Hotels.com, an alleged service company, failed to provide service. Needing to change a reservation, I was surprised to see that function absent from their web site (though one could cancel reservations outright). A phone call to their customer support line connected me with a woman in India who between speaking rapidly with a heavy accent and apparently eating her microphone for lunch, was completely unintelligible. After several attempts to make a simple reservation change, then asking to be transferred to someone who spoke less than seven hundred words per second, the call disconnected from their end.

Amusingly [not] canceling and rebooking the reservation via their web site took 1/12th the time than the “support” phone call.

Your customers have a set of expected outcomes, and they are of three levels:

Basal: These are fundamental outcomes, which if missing, immediately send customers in search of alternatives like Macs and Orbitz.

Operational: These are the outcomes for which customers actively look.
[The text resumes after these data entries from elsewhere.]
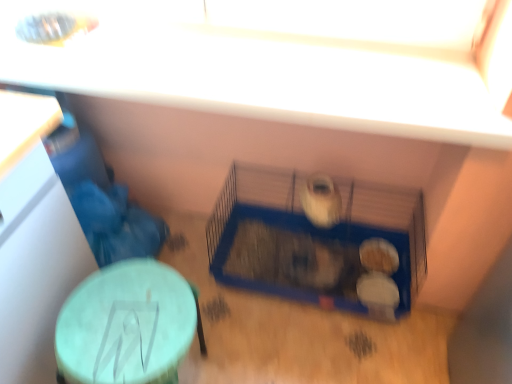 Image resolution: width=512 pixels, height=384 pixels. What are the coordinates of `free space in front of blue wire bird cage at center` in the screenshot? It's located at (312, 348). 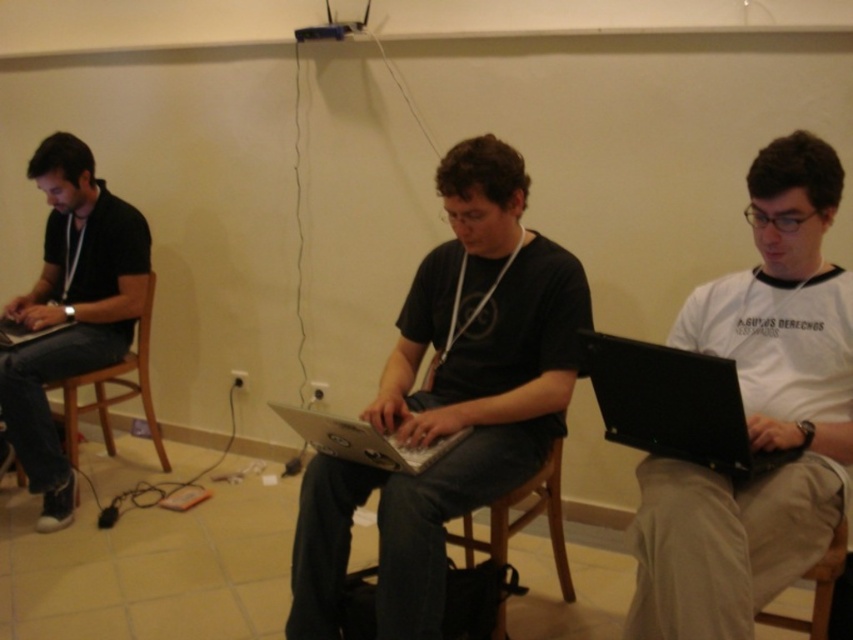 You are trying to locate the silver metallic laptop at center. Based on the scene description, where would you find it relative to the matte black laptop at left?

The silver metallic laptop at center is positioned under the matte black laptop at left. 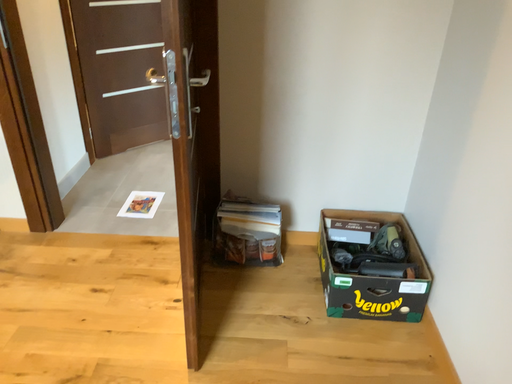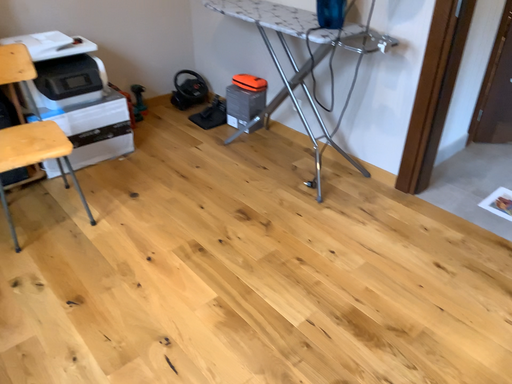 Question: Which way did the camera rotate in the video?

Choices:
 (A) rotated left
 (B) rotated right

Answer: (A) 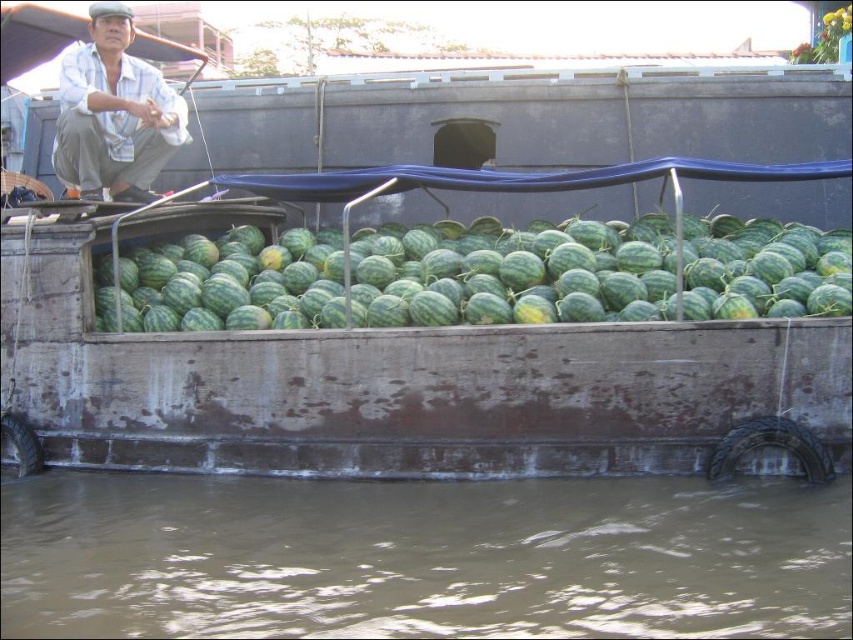 Question: Which object appears closest to the camera in this image?

Choices:
 (A) white cotton shirt at upper left
 (B) brown murky water at lower center
 (C) green matte watermelon at center

Answer: (B)

Question: In this image, where is brown murky water at lower center located relative to green matte watermelon at center?

Choices:
 (A) left
 (B) right

Answer: (A)

Question: Can you confirm if brown murky water at lower center is bigger than green matte watermelon at center?

Choices:
 (A) yes
 (B) no

Answer: (B)

Question: Among these points, which one is farthest from the camera?

Choices:
 (A) (660, 218)
 (B) (90, 99)

Answer: (A)

Question: Can you confirm if green matte watermelon at center is smaller than white cotton shirt at upper left?

Choices:
 (A) no
 (B) yes

Answer: (B)

Question: Considering the real-world distances, which object is farthest from the white cotton shirt at upper left?

Choices:
 (A) green matte watermelon at center
 (B) brown murky water at lower center

Answer: (B) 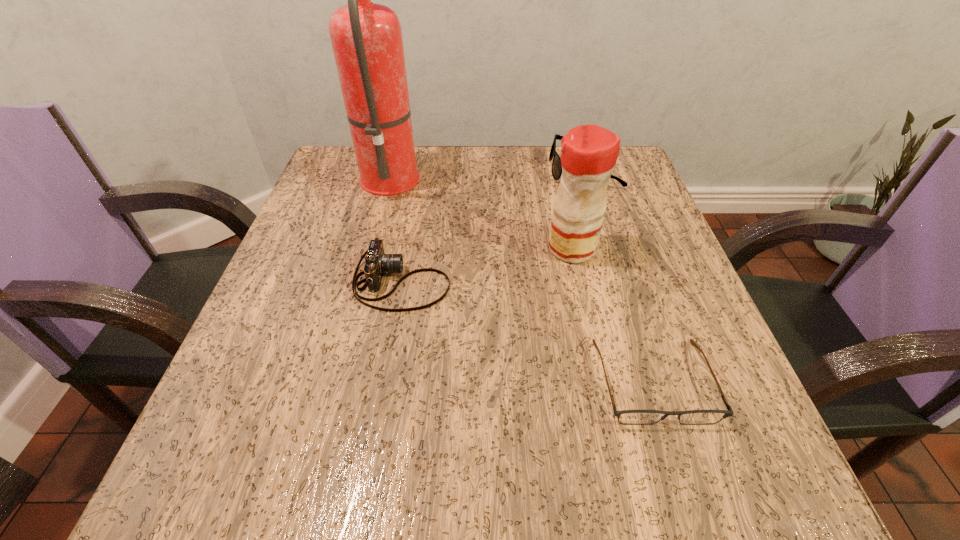 Where is `free space between the condiment and the camera`? The height and width of the screenshot is (540, 960). free space between the condiment and the camera is located at coordinates (487, 265).

Where is `free space between the fire extinguisher and the shortest object`? free space between the fire extinguisher and the shortest object is located at coordinates (522, 278).

Identify the location of vacant point located between the shortest object and the camera. This screenshot has width=960, height=540. (527, 332).

The width and height of the screenshot is (960, 540). In order to click on free point between the fire extinguisher and the spectacles in this screenshot , I will do `click(522, 278)`.

Locate an element on the screen. unoccupied position between the camera and the spectacles is located at coordinates (x=527, y=332).

Choose which object is the third nearest neighbor to the shortest object. Please provide its 2D coordinates. Your answer should be formatted as a tuple, i.e. [(x, y)], where the tuple contains the x and y coordinates of a point satisfying the conditions above.

[(556, 169)]

Point out which object is positioned as the nearest to the camera. Please provide its 2D coordinates. Your answer should be formatted as a tuple, i.e. [(x, y)], where the tuple contains the x and y coordinates of a point satisfying the conditions above.

[(366, 37)]

The image size is (960, 540). I want to click on vacant area that satisfies the following two spatial constraints: 1. with the handle and hose on the condiment; 2. on the left side of the tallest object, so click(372, 249).

Where is `free space that satisfies the following two spatial constraints: 1. with the handle and hose on the fire extinguisher; 2. on the right side of the fourth shortest object`? The image size is (960, 540). free space that satisfies the following two spatial constraints: 1. with the handle and hose on the fire extinguisher; 2. on the right side of the fourth shortest object is located at coordinates (372, 249).

Where is `free space that satisfies the following two spatial constraints: 1. with the handle and hose on the second tallest object; 2. on the left side of the fire extinguisher`? Image resolution: width=960 pixels, height=540 pixels. free space that satisfies the following two spatial constraints: 1. with the handle and hose on the second tallest object; 2. on the left side of the fire extinguisher is located at coordinates (372, 249). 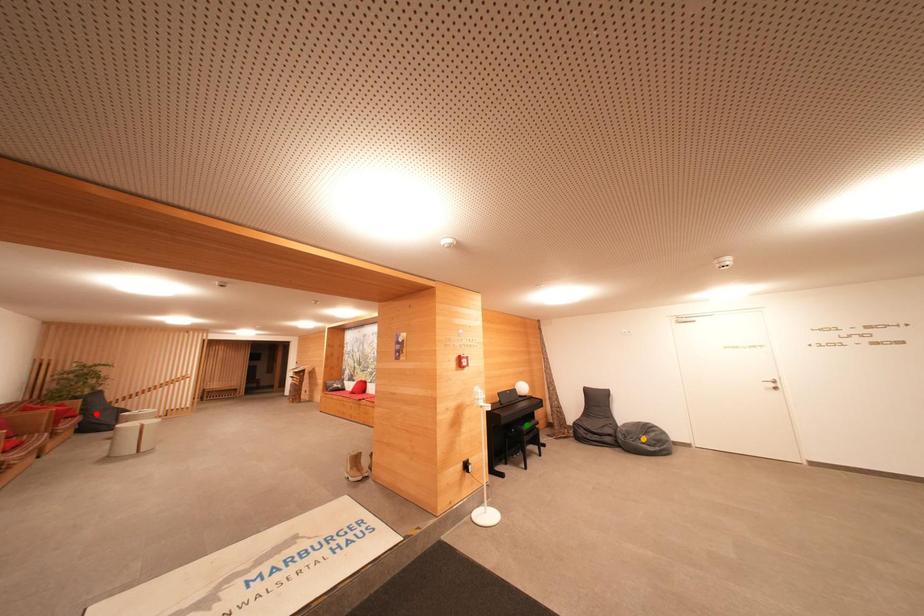 Order these from nearest to farthest:
1. orange point
2. green point
3. red point

1. red point
2. green point
3. orange point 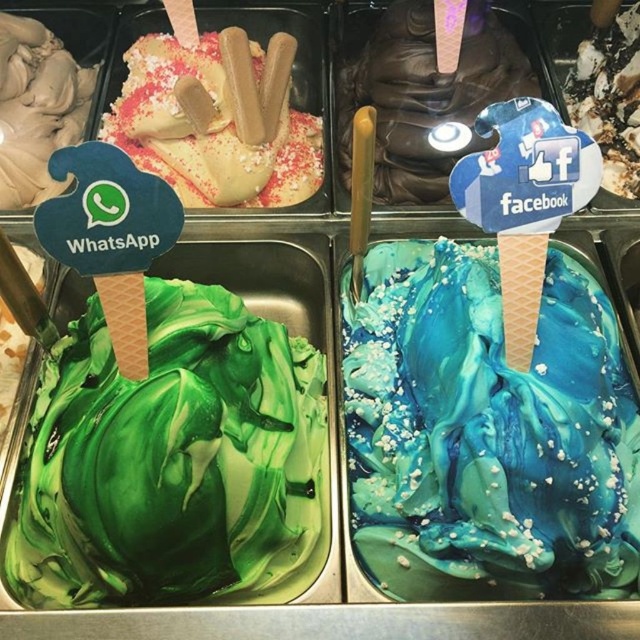 Is smooth chocolate ice cream at center closer to the viewer compared to smooth chocolate ice cream cone at upper center?

No, smooth chocolate ice cream at center is further to the viewer.

This screenshot has width=640, height=640. I want to click on smooth chocolate ice cream at center, so click(x=420, y=92).

Is point (234, 600) positioned in front of point (371, 56)?

Yes.

Does green marbled ice cream at left appear under smooth chocolate ice cream at center?

Yes.

Measure the distance between green marbled ice cream at left and camera.

green marbled ice cream at left is 31.45 inches away from camera.

The height and width of the screenshot is (640, 640). I want to click on green marbled ice cream at left, so click(173, 461).

Can you confirm if blue marbled ice cream at center is positioned above smooth chocolate ice cream cone at upper center?

No, blue marbled ice cream at center is not above smooth chocolate ice cream cone at upper center.

Does point (522, 481) come in front of point (128, 67)?

Yes, it is in front of point (128, 67).

What do you see at coordinates (486, 433) in the screenshot? The height and width of the screenshot is (640, 640). I see `blue marbled ice cream at center` at bounding box center [486, 433].

The width and height of the screenshot is (640, 640). What are the coordinates of `blue marbled ice cream at center` in the screenshot? It's located at (486, 433). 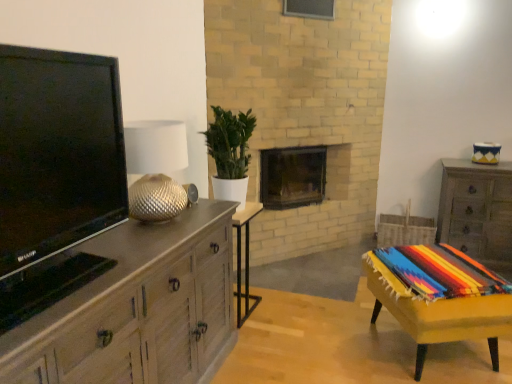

This is where most marketers spend time pitching features and benefits, and for which your product engineers had better deliver consistently.

Exceptional: These outcomes enter the realm of customer delight via innovation, anticipating what a customer wants to achieve and not what they say they want to achieve. It is the difference between poking my old Nokia to enter appointments into my calendar and asking Siri to do it for me.

You have to deliver basal outcomes just to survive. You create and provide operational outcomes to remain competitive. You invent exceptional outcomes to dominate your markets.